My parents separated when I was just two, and four years later, my dad met Karen, a talented artist who was six foot tall with flaming red hair. She made copper-plate etchings, and when she moved in with my dad, the spare bedroom became her studio for etching. Laid out were shallow trays of turquoise-blue acid we were forbidden to touch — like treacherous swimming-pools.

Our ‘package deal’ included Karen’s two children from her first marriage, Ashley and Susanna. At first, they seemed like an entirely different species. They were tall, golden-haired, athletic, fearless, Aryan-looking — Elves to our Hobbits (we are short, dark, hairy).

They went skiing in Verbier every year with their dad. We went to Scotland every year with our mum — not to ski but to see our grandparents, play in their big suburban garden, eat ‘High Tea’, and ingest as much sugar as possible, in the form of Tunnock’s ‘Snowballs’, Scottish vanilla tablet, and my granny’s drop scones (Scotch pancakes).

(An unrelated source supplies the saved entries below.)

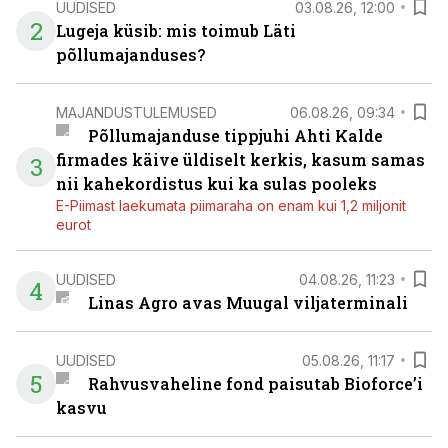
UUDISED
03.08.26, 12:00
2
Lugeja küsib: mis toimub Läti
põllumajanduses?
MAJANDUSTULEMUSED
06.08.26, 09:34
Põllumajanduse tippjuhi Ahti Kalde
firmades käive üldiselt kerkis, kasum samas
3
nii kahekordistus kui ka sulas pooleks
E-Piimast laekumata piimaraha on enam kui 1,2 miljonit
eurot
UUDISED
04.08.26, 11:23
4
Linas Agro avas Muugal viljaterminali
UUDISED
05.08.26, 11:17
5
Rahvusvaheline fond paisutab Bioforce’i
kasvu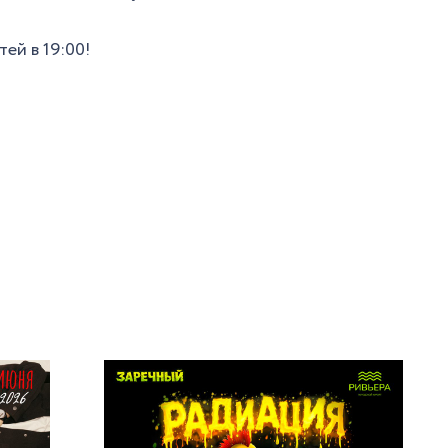
тей в 19:00!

They were at private boarding schools, with epic uniform lists (“grey gloves — for church”), innumerable rigid rules and alien vocabulary: ‘prep’ for homework, ‘a pash’ — short for passion, a same-sex crush. My step-sister’s uniform included red dungarees (which I lusted after) to be worn on Saturday morning for chores such as ‘mucking out’ one’s pony and/or guinea-pig. They were like Enid Blyton children — but in real life.

Once, Susanna gave us a tour of the school and many of the girls’ bedside nightstands were adorned with a single, framed photograph — of their pony. Clearly, our step-siblings inhabited a parallel universe. At that point I knew no-one who had even had a ride on a horse. The closest I had come was a seaside ride on a donkey one holiday.

We were welcomed into their extended family, and invited to join the annual gathering of Karen’s tribe at her uncle’s fruit farm. Up to 50 people converged to eat, drink, and harvest the crop of damsons. It was like a cross between a commune and a festival, with a host of relatives and barely relatives (like us) pitching tents in the grounds to camp. We ate outdoors on long trestle tables and, on the last night, joined in their legendary family version of full-blown charades, involving props, costumes and hilariously elaborate acted-out scenarios for each syllable.

I hadn’t experienced anything like this family before — they were very English in some ways but devoid of that chilly restraint that I often associate with the non-Jewish upper-middle classes. They were happily, unselfconsciously eccentric, talkative, curious, engaged and engaging. I was in love with them collectively.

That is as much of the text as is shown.